2.
ヨギの武器は己の拳だった。
師の武器は一丁の銃だった。師はそれで、見かけるたびに問答無用で屍人を狩っていた。あれはこれ以上ないほど狩りだったとヨギは思う。言葉を交わすこともせず、見つけた次の瞬間には銃口が火を吹いて、相手は死体も残さず消える。あまりにあっけないものだった。それにくらべてヨギのそれは如何にも効率が悪いと我ながら思う。だが、師のような銃も、師の前のひとは鞭だと言っていたか、そういった手に持つ武器も、ヨギに合わなかったのだから仕方がない。
屍人狩りはなにかひとつ武器を持つ。
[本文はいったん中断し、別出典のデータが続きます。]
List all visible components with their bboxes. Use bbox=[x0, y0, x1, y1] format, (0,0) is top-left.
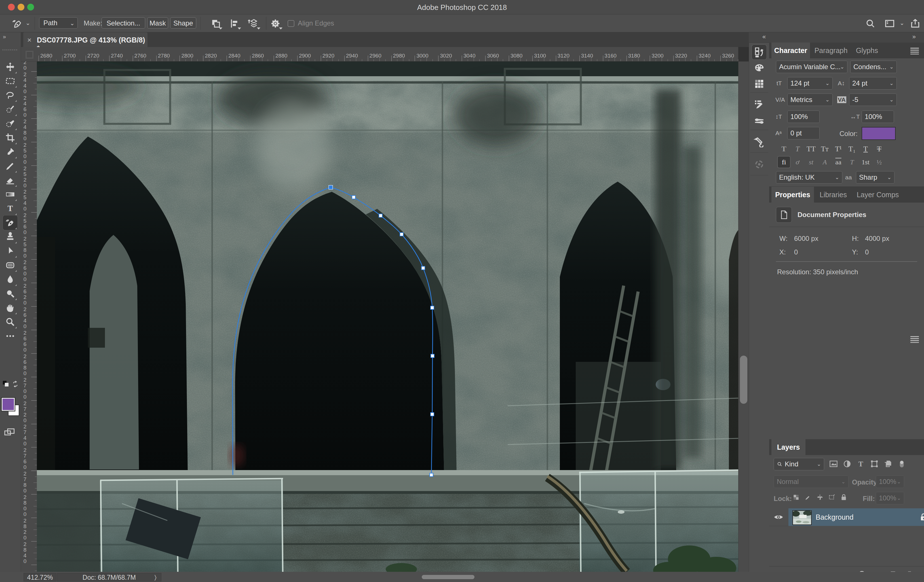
crop-tool[interactable] bbox=[3, 130, 18, 145]
lock-position-icon[interactable] bbox=[815, 492, 825, 502]
layer-filter-select[interactable]: Kind⌄ bbox=[774, 458, 824, 470]
path-anchor-point[interactable] bbox=[431, 413, 434, 416]
font-family-select[interactable]: Acumin Variable C...⌄ bbox=[776, 61, 847, 73]
share-icon[interactable] bbox=[910, 18, 921, 29]
format-button-4[interactable]: T¹ bbox=[832, 143, 845, 155]
panel-menu-icon[interactable] bbox=[910, 47, 919, 54]
leading-select[interactable]: 24 pt⌄ bbox=[849, 77, 897, 90]
opentype-button-ơ[interactable]: ơ bbox=[791, 156, 804, 168]
pick-tool-mode-select[interactable]: Path⌄ bbox=[39, 17, 78, 29]
close-icon[interactable]: × bbox=[27, 36, 31, 44]
toolbar-drag-handle[interactable]: •••••••• bbox=[2, 48, 18, 52]
history-panel-icon[interactable] bbox=[752, 45, 767, 59]
filter-toggle-icon[interactable] bbox=[897, 459, 906, 469]
fill-input[interactable]: 100%⌄ bbox=[876, 492, 904, 505]
font-size-select[interactable]: 124 pt⌄ bbox=[787, 77, 833, 90]
document-info[interactable]: Doc: 68.7M/68.7M 〉 bbox=[57, 573, 162, 582]
lock-transparency-icon[interactable] bbox=[791, 492, 801, 502]
type-layer-filter-icon[interactable]: T bbox=[856, 459, 866, 469]
opentype-button-½[interactable]: ½ bbox=[873, 156, 885, 168]
eraser-tool[interactable] bbox=[3, 173, 18, 187]
chevron-right-icon[interactable]: 〉 bbox=[154, 573, 157, 582]
lock-all-icon[interactable] bbox=[839, 492, 848, 502]
chevron-double-right-icon[interactable]: » bbox=[912, 33, 917, 41]
zoom-level-input[interactable]: 412.72% bbox=[23, 573, 56, 582]
color-panel-icon[interactable] bbox=[752, 61, 767, 76]
sync-panel-icon[interactable] bbox=[752, 157, 767, 172]
path-anchor-point[interactable] bbox=[421, 266, 425, 270]
make-mask-button[interactable]: Mask bbox=[147, 17, 168, 29]
lock-paint-icon[interactable] bbox=[803, 492, 813, 502]
blur-tool[interactable] bbox=[3, 272, 18, 287]
lasso-tool[interactable] bbox=[3, 88, 18, 103]
adjustment-layer-filter-icon[interactable] bbox=[842, 459, 852, 469]
swatches-panel-icon[interactable] bbox=[752, 77, 767, 91]
opentype-button-aa[interactable]: aa bbox=[832, 156, 845, 168]
freeform-pen-icon[interactable] bbox=[12, 18, 23, 29]
workspace-switcher-icon[interactable] bbox=[884, 18, 895, 29]
tab-layer-comps[interactable]: Layer Comps bbox=[853, 187, 903, 202]
opentype-button-1st[interactable]: 1st bbox=[859, 156, 872, 168]
tab-properties[interactable]: Properties bbox=[771, 187, 814, 202]
screen-mode-icon[interactable] bbox=[4, 427, 15, 437]
more-tools[interactable] bbox=[3, 329, 18, 344]
pen-tool[interactable] bbox=[3, 215, 18, 230]
tab-libraries[interactable]: Libraries bbox=[815, 187, 852, 202]
align-edges-checkbox[interactable] bbox=[287, 20, 294, 27]
dodge-tool[interactable] bbox=[3, 286, 18, 301]
path-anchor-point-selected[interactable] bbox=[329, 185, 333, 189]
type-tool[interactable]: T bbox=[3, 201, 18, 216]
format-button-5[interactable]: T₁ bbox=[846, 143, 858, 155]
smart-object-filter-icon[interactable] bbox=[883, 459, 893, 469]
opacity-input[interactable]: 100%⌄ bbox=[876, 475, 904, 488]
shape-tool[interactable] bbox=[3, 258, 18, 273]
search-icon[interactable] bbox=[865, 18, 876, 29]
opentype-button-st[interactable]: st bbox=[805, 156, 817, 168]
path-anchor-point[interactable] bbox=[379, 214, 382, 217]
hand-tool[interactable] bbox=[3, 300, 18, 315]
tool-presets-panel-icon[interactable] bbox=[752, 134, 767, 149]
path-anchor-point[interactable] bbox=[431, 354, 434, 358]
brush-tool[interactable] bbox=[3, 159, 18, 173]
kerning-select[interactable]: Metrics⌄ bbox=[787, 94, 833, 106]
marquee-tool[interactable] bbox=[3, 74, 18, 89]
horizontal-scale-input[interactable]: 100% bbox=[861, 110, 894, 123]
vertical-scrollbar-thumb[interactable] bbox=[740, 356, 747, 404]
tool-preset-chevron-icon[interactable]: ⌄ bbox=[26, 20, 30, 26]
foreground-color-swatch[interactable] bbox=[2, 398, 15, 411]
path-anchor-point[interactable] bbox=[431, 306, 434, 309]
panel-menu-icon[interactable] bbox=[910, 335, 919, 343]
path-anchor-point[interactable] bbox=[430, 473, 433, 477]
lock-artboard-icon[interactable] bbox=[827, 492, 837, 502]
clone-stamp-tool[interactable] bbox=[3, 230, 18, 244]
format-button-7[interactable]: T bbox=[873, 143, 885, 155]
tab-layers[interactable]: Layers bbox=[771, 439, 805, 455]
path-anchor-point[interactable] bbox=[400, 233, 403, 236]
swap-colors-icon[interactable] bbox=[12, 380, 19, 388]
quick-selection-tool[interactable] bbox=[3, 102, 18, 117]
opentype-button-T[interactable]: T bbox=[846, 156, 858, 168]
dock-collapse-header[interactable]: « » bbox=[749, 32, 924, 43]
vertical-ruler[interactable]: 2420244024602480250025202540256025802600… bbox=[21, 61, 37, 572]
object-selection-tool[interactable] bbox=[3, 116, 18, 131]
tracking-select[interactable]: -5⌄ bbox=[849, 94, 897, 106]
format-button-6[interactable]: T bbox=[859, 143, 872, 155]
tab-character[interactable]: Character bbox=[771, 43, 810, 58]
blend-mode-select[interactable]: Normal⌄ bbox=[774, 475, 848, 488]
toolbar-collapse-header[interactable]: » bbox=[0, 32, 21, 47]
horizontal-ruler[interactable]: 2680270027202740276027802800282028402860… bbox=[37, 47, 738, 61]
layer-visibility-cell[interactable] bbox=[769, 508, 789, 526]
horizontal-scrollbar-thumb[interactable] bbox=[422, 575, 475, 579]
chevron-down-icon[interactable]: ⌄ bbox=[899, 20, 904, 26]
direct-selection-tool[interactable] bbox=[3, 244, 18, 258]
vertical-scrollbar[interactable] bbox=[738, 61, 749, 572]
font-style-select[interactable]: Condens...⌄ bbox=[850, 61, 897, 73]
shape-layer-filter-icon[interactable] bbox=[870, 459, 879, 469]
document-tab[interactable]: × DSC07778.JPG @ 413% (RGB/8) * bbox=[23, 32, 147, 47]
layer-thumbnail[interactable] bbox=[792, 510, 812, 525]
brush-settings-panel-icon[interactable] bbox=[752, 97, 767, 112]
text-color-swatch[interactable] bbox=[861, 127, 896, 140]
opentype-button-A[interactable]: A bbox=[818, 156, 831, 168]
format-button-3[interactable]: Tᴛ bbox=[818, 143, 831, 155]
make-shape-button[interactable]: Shape bbox=[170, 17, 196, 29]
その武器でしか屍人は狩れない。そしてまた、それは致命傷でなければならない。そうでなければ触れられて、彼らと同じものになるだけだ。
「あ。しまった。話を聞く前に狩っちゃった」
しかし手を伸ばされたらそれは条件反射のようなものだ。特にヨギは間合いが狭いから、一切の油断をしないことにしている。だから仕方がない。
それにまだ、話を聞く相手は残っているのだし。と、ヨギは周りを見回した。
三々五々、村人が集まってきている。侵入者の排除の為だろう。
「こんにちは。話を聞きたいのだけれど?」
しかしその侵入者たるヨギのほうは、天真爛漫に笑顔を振りまいて見せる。とはいえその両の拳は握られていて、それはつまり彼女なりの戦闘態勢のままだった。一瞬の油断が文字通り命取りであるのだから、ヨギに油断はない。あるとするならば彼女と相対する屍人たちの側に。
「話、ですか?」
すっかり取り囲まれてしまったヨギはけれど、笑みを崩さない。逆に取り囲んでしまったことで安心したのか慢心したのか、ひとりの屍人が口を開いた。どうやら会話をする気があるようだ。今のところ取り囲む誰からも手は伸びない、そうであればヨギも手を出さない、今のところは。
「えぇ。訊きたいことがあるのだけれど」
弛緩しているように見える屍人の側も、声をかけているのがこの中のリーダー格なのだが、少なくとも彼自身は油断をしているつもりはない。先ほど仲間のひとりが消えてしまったのを見たのだ、この無害そうな小娘が、ただの人には滅ぼすことなどできないはずの屍人を殺せる武器を隠し持っていることは違いがないのだから。
ただ、それが何であっても、こうして取り囲んでいさえすれば、このうち誰かがそれを奪うことはできるはずだった。屍人はただの人よりも身体能力に優れている。小娘一人に隙を突かれるとしても、一人二人くらいだろうとそのくらいに見積もっていた。そしてそれは油断だった。